Data -
Content starts

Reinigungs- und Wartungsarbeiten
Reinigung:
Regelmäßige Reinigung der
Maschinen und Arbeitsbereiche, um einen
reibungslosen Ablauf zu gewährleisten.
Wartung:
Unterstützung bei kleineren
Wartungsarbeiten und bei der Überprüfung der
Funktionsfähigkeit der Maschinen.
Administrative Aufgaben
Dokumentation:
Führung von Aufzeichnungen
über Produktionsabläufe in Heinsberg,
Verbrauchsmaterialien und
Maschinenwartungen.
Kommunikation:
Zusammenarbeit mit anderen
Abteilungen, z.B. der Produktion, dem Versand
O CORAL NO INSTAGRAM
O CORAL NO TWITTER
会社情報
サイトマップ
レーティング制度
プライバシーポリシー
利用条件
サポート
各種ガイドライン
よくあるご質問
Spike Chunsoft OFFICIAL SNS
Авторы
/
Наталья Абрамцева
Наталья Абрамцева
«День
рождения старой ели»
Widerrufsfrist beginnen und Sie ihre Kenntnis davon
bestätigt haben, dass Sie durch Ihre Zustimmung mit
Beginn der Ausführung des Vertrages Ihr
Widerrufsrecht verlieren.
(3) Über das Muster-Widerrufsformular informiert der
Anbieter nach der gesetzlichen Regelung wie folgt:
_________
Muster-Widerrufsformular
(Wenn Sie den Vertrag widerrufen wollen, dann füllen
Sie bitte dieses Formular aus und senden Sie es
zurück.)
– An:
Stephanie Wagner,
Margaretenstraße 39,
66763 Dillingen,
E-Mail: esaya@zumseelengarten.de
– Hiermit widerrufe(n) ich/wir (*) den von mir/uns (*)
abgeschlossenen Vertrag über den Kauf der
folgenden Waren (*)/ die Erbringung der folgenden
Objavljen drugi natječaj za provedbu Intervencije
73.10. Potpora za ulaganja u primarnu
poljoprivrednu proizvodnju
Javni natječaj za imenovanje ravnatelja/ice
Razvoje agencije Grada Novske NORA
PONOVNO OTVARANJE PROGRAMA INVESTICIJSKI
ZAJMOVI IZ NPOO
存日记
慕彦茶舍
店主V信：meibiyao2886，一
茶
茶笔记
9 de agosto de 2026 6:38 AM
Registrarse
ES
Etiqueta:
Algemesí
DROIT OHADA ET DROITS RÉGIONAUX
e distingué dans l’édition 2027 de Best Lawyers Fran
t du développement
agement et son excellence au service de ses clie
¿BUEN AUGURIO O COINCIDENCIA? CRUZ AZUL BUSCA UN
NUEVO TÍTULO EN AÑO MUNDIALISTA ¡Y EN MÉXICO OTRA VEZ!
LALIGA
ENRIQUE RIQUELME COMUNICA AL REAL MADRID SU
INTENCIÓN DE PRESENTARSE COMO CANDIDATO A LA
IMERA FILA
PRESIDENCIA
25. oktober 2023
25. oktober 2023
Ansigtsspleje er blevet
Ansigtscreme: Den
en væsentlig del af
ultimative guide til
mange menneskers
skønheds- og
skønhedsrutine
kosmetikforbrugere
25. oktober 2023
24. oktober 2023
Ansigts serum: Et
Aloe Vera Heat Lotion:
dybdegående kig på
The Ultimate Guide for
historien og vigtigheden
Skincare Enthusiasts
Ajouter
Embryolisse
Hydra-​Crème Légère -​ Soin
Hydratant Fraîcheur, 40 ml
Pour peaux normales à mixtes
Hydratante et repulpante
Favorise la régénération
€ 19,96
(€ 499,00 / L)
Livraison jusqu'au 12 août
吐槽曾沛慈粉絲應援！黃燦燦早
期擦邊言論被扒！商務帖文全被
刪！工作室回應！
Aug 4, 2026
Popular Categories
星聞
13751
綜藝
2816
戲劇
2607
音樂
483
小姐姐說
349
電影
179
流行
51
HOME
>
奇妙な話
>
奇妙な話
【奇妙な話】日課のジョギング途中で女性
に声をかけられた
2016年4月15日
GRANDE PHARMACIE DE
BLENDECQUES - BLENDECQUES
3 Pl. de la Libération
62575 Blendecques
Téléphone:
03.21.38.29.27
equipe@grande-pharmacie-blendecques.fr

Content ends
Content starts

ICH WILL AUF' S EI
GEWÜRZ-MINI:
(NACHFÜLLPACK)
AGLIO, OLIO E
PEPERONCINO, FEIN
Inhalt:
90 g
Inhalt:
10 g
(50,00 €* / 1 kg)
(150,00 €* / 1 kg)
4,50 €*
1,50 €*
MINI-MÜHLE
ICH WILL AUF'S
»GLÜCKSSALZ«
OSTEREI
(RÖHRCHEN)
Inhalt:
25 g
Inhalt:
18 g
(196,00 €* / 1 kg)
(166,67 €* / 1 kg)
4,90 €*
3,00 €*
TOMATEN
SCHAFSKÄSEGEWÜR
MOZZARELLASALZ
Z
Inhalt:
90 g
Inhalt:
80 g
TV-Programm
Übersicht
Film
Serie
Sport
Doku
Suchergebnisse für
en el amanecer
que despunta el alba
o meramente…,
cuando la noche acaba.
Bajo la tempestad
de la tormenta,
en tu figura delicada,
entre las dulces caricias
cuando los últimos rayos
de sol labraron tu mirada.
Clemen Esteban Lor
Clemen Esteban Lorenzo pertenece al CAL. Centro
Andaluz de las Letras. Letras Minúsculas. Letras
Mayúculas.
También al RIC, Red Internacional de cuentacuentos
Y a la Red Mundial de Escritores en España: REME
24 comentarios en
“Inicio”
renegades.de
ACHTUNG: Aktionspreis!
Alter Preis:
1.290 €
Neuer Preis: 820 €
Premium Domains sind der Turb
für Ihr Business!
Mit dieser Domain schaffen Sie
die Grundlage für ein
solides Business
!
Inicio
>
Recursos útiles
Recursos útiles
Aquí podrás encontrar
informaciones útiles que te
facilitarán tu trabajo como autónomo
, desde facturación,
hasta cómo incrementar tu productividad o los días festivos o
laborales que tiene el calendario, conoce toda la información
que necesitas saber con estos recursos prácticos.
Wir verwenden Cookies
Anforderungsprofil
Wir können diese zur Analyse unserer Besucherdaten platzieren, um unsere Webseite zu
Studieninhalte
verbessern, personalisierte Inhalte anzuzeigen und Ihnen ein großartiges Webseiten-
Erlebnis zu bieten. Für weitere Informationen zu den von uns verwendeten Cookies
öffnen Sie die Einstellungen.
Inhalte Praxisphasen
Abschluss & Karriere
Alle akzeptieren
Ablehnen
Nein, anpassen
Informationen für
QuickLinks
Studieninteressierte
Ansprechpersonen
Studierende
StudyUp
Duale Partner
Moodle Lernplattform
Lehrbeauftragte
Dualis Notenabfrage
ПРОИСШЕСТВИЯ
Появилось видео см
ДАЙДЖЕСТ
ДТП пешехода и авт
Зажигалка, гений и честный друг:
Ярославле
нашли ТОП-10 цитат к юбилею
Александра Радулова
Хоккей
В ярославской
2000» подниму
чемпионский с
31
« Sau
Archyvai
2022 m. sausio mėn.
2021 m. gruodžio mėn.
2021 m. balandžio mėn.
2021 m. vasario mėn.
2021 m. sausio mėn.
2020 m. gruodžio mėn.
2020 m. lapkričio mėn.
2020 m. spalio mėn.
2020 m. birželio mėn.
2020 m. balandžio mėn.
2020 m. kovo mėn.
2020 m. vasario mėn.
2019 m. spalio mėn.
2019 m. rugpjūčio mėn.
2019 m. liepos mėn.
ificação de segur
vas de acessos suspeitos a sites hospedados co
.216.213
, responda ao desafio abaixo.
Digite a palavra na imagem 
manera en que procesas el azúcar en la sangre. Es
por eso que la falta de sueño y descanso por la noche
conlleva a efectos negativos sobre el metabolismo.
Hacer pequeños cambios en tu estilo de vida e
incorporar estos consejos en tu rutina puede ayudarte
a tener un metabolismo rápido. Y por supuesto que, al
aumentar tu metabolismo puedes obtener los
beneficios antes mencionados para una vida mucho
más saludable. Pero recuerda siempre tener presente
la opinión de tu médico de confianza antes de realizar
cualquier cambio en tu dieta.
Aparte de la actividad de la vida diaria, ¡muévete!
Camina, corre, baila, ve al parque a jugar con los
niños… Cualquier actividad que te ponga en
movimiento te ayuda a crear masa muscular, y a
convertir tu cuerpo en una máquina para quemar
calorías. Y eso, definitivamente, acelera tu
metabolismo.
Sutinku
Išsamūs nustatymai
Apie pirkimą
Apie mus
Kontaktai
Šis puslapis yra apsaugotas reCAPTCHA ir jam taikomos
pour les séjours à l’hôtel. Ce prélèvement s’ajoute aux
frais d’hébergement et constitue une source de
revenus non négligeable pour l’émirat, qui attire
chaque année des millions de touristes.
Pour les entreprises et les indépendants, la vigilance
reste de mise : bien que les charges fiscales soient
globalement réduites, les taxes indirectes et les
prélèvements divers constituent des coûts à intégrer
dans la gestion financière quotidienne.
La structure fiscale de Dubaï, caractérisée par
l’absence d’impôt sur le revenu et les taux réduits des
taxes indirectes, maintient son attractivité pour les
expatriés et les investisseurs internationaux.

Content ends

Write out exactly the lines that fall from the line with "Reinigungs- und Wartungsarbeiten" to the line with "Wartungsarbeiten und bei der Überprüfung der" in the records above, keeping both ends.

Reinigungs- und Wartungsarbeiten
Reinigung:
Regelmäßige Reinigung der
Maschinen und Arbeitsbereiche, um einen
reibungslosen Ablauf zu gewährleisten.
Wartung:
Unterstützung bei kleineren
Wartungsarbeiten und bei der Überprüfung der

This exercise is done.